Registry (registry.go, labels.go, async.go, app.go):
- counters, gauges, summary-style histograms
- cardinality whitelist via RegisterLabels
- optional async ObserveAsync drain for hot paths
- VoiceServer app helpers (CallStarted, Handler, …)
SIP helpers (metrics.go, voice_attach.go):
- INVITE/BYE/transaction/session-timer/STIR/DTLS/QoS counters
- voice-attach counters at the OnACK seam
Cardinality discipline:
- Label keys come from a small enum set (direction, scenario, code_class, method, result, reason_class). Per-call identifiers (Call-ID, phone, SSRC) are NEVER labelled — those belong in the CDR record, not the metrics registry.

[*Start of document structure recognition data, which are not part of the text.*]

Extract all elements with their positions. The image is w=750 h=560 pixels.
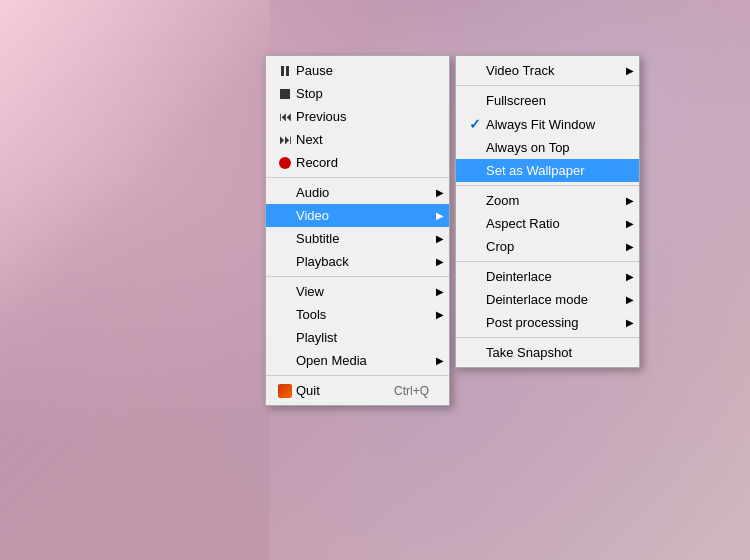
separator-2 (266, 276, 449, 277)
sub-postprocessing-label: Post processing (486, 315, 619, 330)
sub-alwaysontop-label: Always on Top (486, 140, 619, 155)
sub-aspectratio-label: Aspect Ratio (486, 216, 619, 231)
sub-separator-4 (456, 337, 639, 338)
menu-view[interactable]: View ▶ (266, 280, 449, 303)
sub-deinterlace[interactable]: Deinterlace ▶ (456, 265, 639, 288)
menu-view-label: View (296, 284, 429, 299)
sub-zoom-label: Zoom (486, 193, 619, 208)
menu-playlist-label: Playlist (296, 330, 429, 345)
menu-subtitle[interactable]: Subtitle ▶ (266, 227, 449, 250)
menu-playlist[interactable]: Playlist (266, 326, 449, 349)
next-icon: ⏭ (274, 132, 296, 147)
main-context-menu: Pause Stop ⏮ Previous ⏭ Next Record Audi… (265, 55, 450, 406)
menu-openmedia-label: Open Media (296, 353, 429, 368)
video-arrow: ▶ (436, 210, 444, 221)
deinterlacemode-arrow: ▶ (626, 294, 634, 305)
menu-next[interactable]: ⏭ Next (266, 128, 449, 151)
sub-postprocessing[interactable]: Post processing ▶ (456, 311, 639, 334)
menu-previous[interactable]: ⏮ Previous (266, 105, 449, 128)
sub-deinterlacemode-label: Deinterlace mode (486, 292, 619, 307)
menu-record[interactable]: Record (266, 151, 449, 174)
menu-stop-label: Stop (296, 86, 429, 101)
playback-arrow: ▶ (436, 256, 444, 267)
menu-tools[interactable]: Tools ▶ (266, 303, 449, 326)
menu-previous-label: Previous (296, 109, 429, 124)
sub-deinterlacemode[interactable]: Deinterlace mode ▶ (456, 288, 639, 311)
subtitle-arrow: ▶ (436, 233, 444, 244)
sub-separator-1 (456, 85, 639, 86)
sub-aspectratio[interactable]: Aspect Ratio ▶ (456, 212, 639, 235)
tools-arrow: ▶ (436, 309, 444, 320)
sub-takesnapshot[interactable]: Take Snapshot (456, 341, 639, 364)
sub-alwaysontop[interactable]: Always on Top (456, 136, 639, 159)
menu-openmedia[interactable]: Open Media ▶ (266, 349, 449, 372)
sub-fullscreen-label: Fullscreen (486, 93, 619, 108)
openmedia-arrow: ▶ (436, 355, 444, 366)
deinterlace-arrow: ▶ (626, 271, 634, 282)
sub-context-menu: Video Track ▶ Fullscreen ✓ Always Fit Wi… (455, 55, 640, 368)
stop-icon (274, 89, 296, 99)
menu-stop[interactable]: Stop (266, 82, 449, 105)
menu-pause-label: Pause (296, 63, 429, 78)
menu-subtitle-label: Subtitle (296, 231, 429, 246)
sub-videotrack[interactable]: Video Track ▶ (456, 59, 639, 82)
separator-1 (266, 177, 449, 178)
menu-audio-label: Audio (296, 185, 429, 200)
menu-playback[interactable]: Playback ▶ (266, 250, 449, 273)
menu-playback-label: Playback (296, 254, 429, 269)
sub-crop-label: Crop (486, 239, 619, 254)
menu-quit-shortcut: Ctrl+Q (394, 384, 429, 398)
quit-icon (274, 384, 296, 398)
prev-icon: ⏮ (274, 109, 296, 124)
sub-deinterlace-label: Deinterlace (486, 269, 619, 284)
sub-alwaysfit[interactable]: ✓ Always Fit Window (456, 112, 639, 136)
sub-crop[interactable]: Crop ▶ (456, 235, 639, 258)
menu-quit[interactable]: Quit Ctrl+Q (266, 379, 449, 402)
menu-audio[interactable]: Audio ▶ (266, 181, 449, 204)
sub-alwaysfit-label: Always Fit Window (486, 117, 619, 132)
postprocessing-arrow: ▶ (626, 317, 634, 328)
alwaysfit-check: ✓ (464, 116, 486, 132)
aspectratio-arrow: ▶ (626, 218, 634, 229)
zoom-arrow: ▶ (626, 195, 634, 206)
sub-fullscreen[interactable]: Fullscreen (456, 89, 639, 112)
pause-icon (274, 66, 296, 76)
menu-tools-label: Tools (296, 307, 429, 322)
menu-next-label: Next (296, 132, 429, 147)
sub-takesnapshot-label: Take Snapshot (486, 345, 619, 360)
sub-zoom[interactable]: Zoom ▶ (456, 189, 639, 212)
menu-quit-label: Quit (296, 383, 374, 398)
menu-video-label: Video (296, 208, 429, 223)
crop-arrow: ▶ (626, 241, 634, 252)
sub-setwallpaper-label: Set as Wallpaper (486, 163, 619, 178)
sub-setwallpaper[interactable]: Set as Wallpaper (456, 159, 639, 182)
menu-record-label: Record (296, 155, 429, 170)
audio-arrow: ▶ (436, 187, 444, 198)
sub-separator-3 (456, 261, 639, 262)
menu-pause[interactable]: Pause (266, 59, 449, 82)
view-arrow: ▶ (436, 286, 444, 297)
sub-separator-2 (456, 185, 639, 186)
videotrack-arrow: ▶ (626, 65, 634, 76)
record-icon (274, 157, 296, 169)
separator-3 (266, 375, 449, 376)
menu-video[interactable]: Video ▶ (266, 204, 449, 227)
sub-videotrack-label: Video Track (486, 63, 619, 78)
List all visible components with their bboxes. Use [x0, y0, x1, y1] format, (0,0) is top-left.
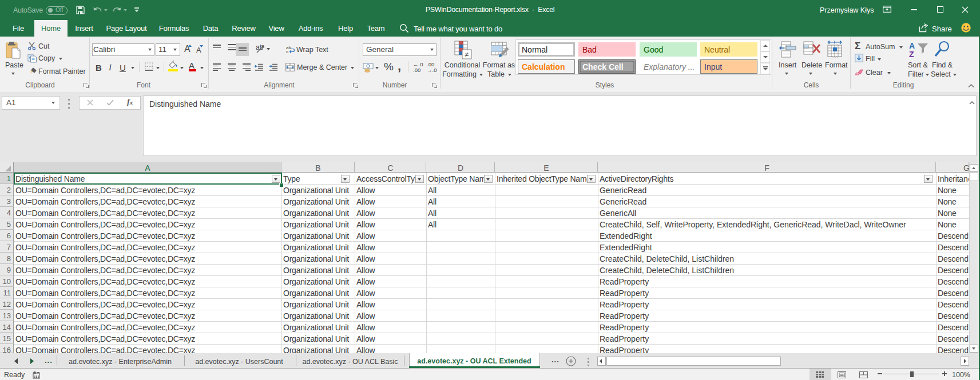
svg-text:≠: ≠ [465, 50, 469, 59]
svg-text:c: c [286, 49, 288, 54]
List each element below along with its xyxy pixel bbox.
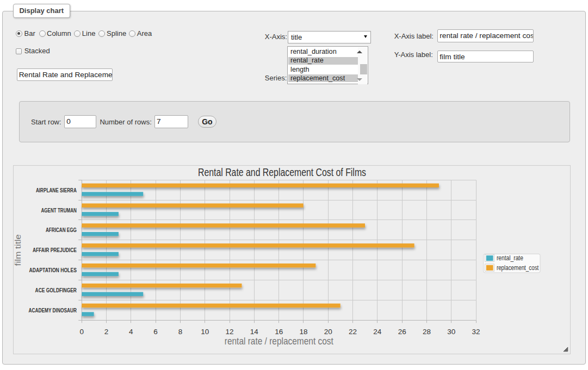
svg-text:ACE GOLDFINGER: ACE GOLDFINGER [35, 287, 77, 293]
svg-text:rental rate / replacement cost: rental rate / replacement cost [225, 335, 334, 347]
svg-text:AGENT TRUMAN: AGENT TRUMAN [41, 207, 77, 214]
svg-text:AIRPLANE SIERRA: AIRPLANE SIERRA [36, 187, 77, 193]
svg-text:4: 4 [129, 328, 133, 336]
svg-text:30: 30 [447, 328, 455, 336]
svg-text:rental_rate: rental_rate [497, 254, 523, 262]
svg-text:ADAPTATION HOLES: ADAPTATION HOLES [29, 267, 77, 273]
svg-text:14: 14 [250, 328, 259, 336]
svg-text:20: 20 [324, 328, 332, 336]
svg-text:32: 32 [472, 328, 480, 336]
svg-text:Rental Rate and Replacement Co: Rental Rate and Replacement Cost of Film… [198, 166, 366, 178]
svg-text:22: 22 [349, 328, 357, 336]
svg-text:28: 28 [423, 328, 431, 336]
svg-text:18: 18 [299, 328, 307, 336]
svg-text:10: 10 [201, 328, 209, 336]
svg-text:2: 2 [104, 328, 109, 336]
svg-text:16: 16 [275, 328, 283, 336]
svg-text:AFFAIR PREJUDICE: AFFAIR PREJUDICE [33, 247, 77, 253]
svg-text:8: 8 [178, 328, 183, 336]
svg-text:film title: film title [13, 234, 22, 266]
svg-text:ACADEMY DINOSAUR: ACADEMY DINOSAUR [29, 307, 77, 313]
svg-text:24: 24 [373, 328, 382, 336]
svg-text:26: 26 [398, 328, 406, 336]
svg-text:6: 6 [153, 328, 158, 336]
svg-text:12: 12 [226, 328, 234, 336]
svg-text:AFRICAN EGG: AFRICAN EGG [46, 227, 77, 233]
svg-text:replacement_cost: replacement_cost [497, 264, 539, 272]
svg-text:0: 0 [79, 328, 84, 336]
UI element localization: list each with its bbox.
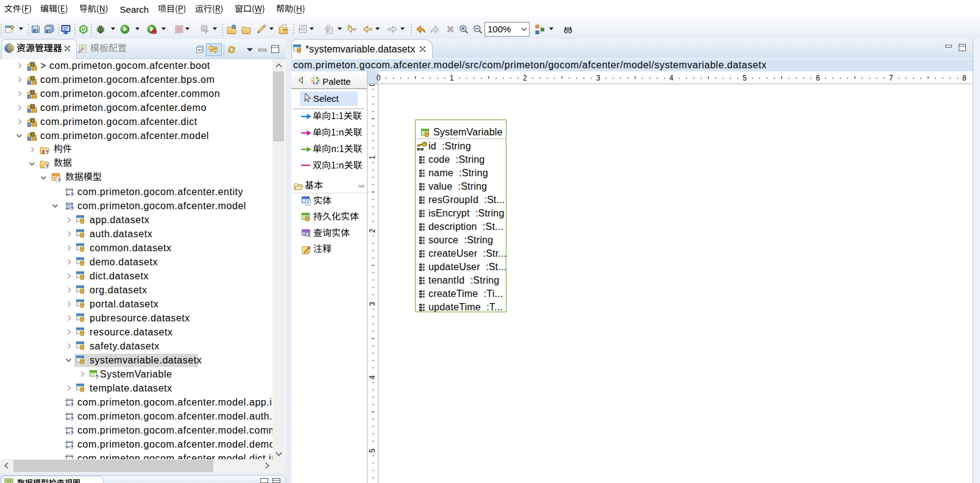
svg-text:?: ? bbox=[70, 430, 73, 436]
svg-text:?: ? bbox=[70, 416, 73, 422]
svg-text:5: 5 bbox=[743, 74, 747, 82]
svg-text:6: 6 bbox=[816, 74, 820, 82]
svg-text:0: 0 bbox=[368, 84, 377, 86]
svg-text:?: ? bbox=[70, 444, 73, 450]
svg-text:?: ? bbox=[45, 163, 48, 170]
svg-text:?: ? bbox=[57, 177, 60, 184]
svg-text:?: ? bbox=[95, 374, 98, 380]
svg-text:?: ? bbox=[70, 402, 73, 408]
svg-text:3: 3 bbox=[368, 302, 377, 306]
svg-text:1: 1 bbox=[368, 156, 377, 160]
svg-text:?: ? bbox=[70, 206, 73, 212]
svg-text:?: ? bbox=[45, 149, 48, 156]
svg-text:0: 0 bbox=[377, 74, 381, 82]
svg-text:?: ? bbox=[70, 191, 73, 198]
svg-text:4: 4 bbox=[368, 375, 377, 379]
svg-text:2: 2 bbox=[368, 229, 377, 233]
svg-text:2: 2 bbox=[523, 74, 527, 82]
svg-text:5: 5 bbox=[368, 448, 377, 453]
svg-text:1: 1 bbox=[450, 74, 454, 82]
svg-text:8: 8 bbox=[962, 74, 967, 82]
svg-text:3: 3 bbox=[596, 74, 600, 82]
svg-text:7: 7 bbox=[889, 74, 893, 82]
svg-text:4: 4 bbox=[669, 74, 673, 82]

- Each metric declares its allowed keys via RegisterLabels in init(); the registry enforces this softly.
Hot-path discipline:
- All exported helpers take only enums/integers and look up the pre-allocated label map. Zero string formatting at the call site, zero allocation in the steady state.
Registry is a tiny, dependency-free Prometheus exposition backend. It provides counters, gauges, and summary-style histograms with P50/P90/P95/P99 quantiles. See package doc in metrics.go.
Index ¶
- Constants
- Variables
- func ASRError(transport string)
- func AsyncDroppedCount() uint64
- func BYE(direction, by, reasonClass string)
- func BargeIn(transport string)
- func Bye(by, reasonClass string)
- func CallEnded(transport, status string)
- func CallStarted(transport string)
- func DTLSHandshake(result string)
- func DialogReconnect(transport, outcome string)
- func Handler() http.Handler
- func InviteResult(direction string, code int)
- func LabelsCall(transport, status string) map[string]string
- func LabelsDialogOutcome(transport, outcome string) map[string]string
- func ObserveAsync(name, help string, v float64)
- func ObserveCallQoS(rttMs uint32, jitterMs float64, lossFraction float64, mosEstimate float64)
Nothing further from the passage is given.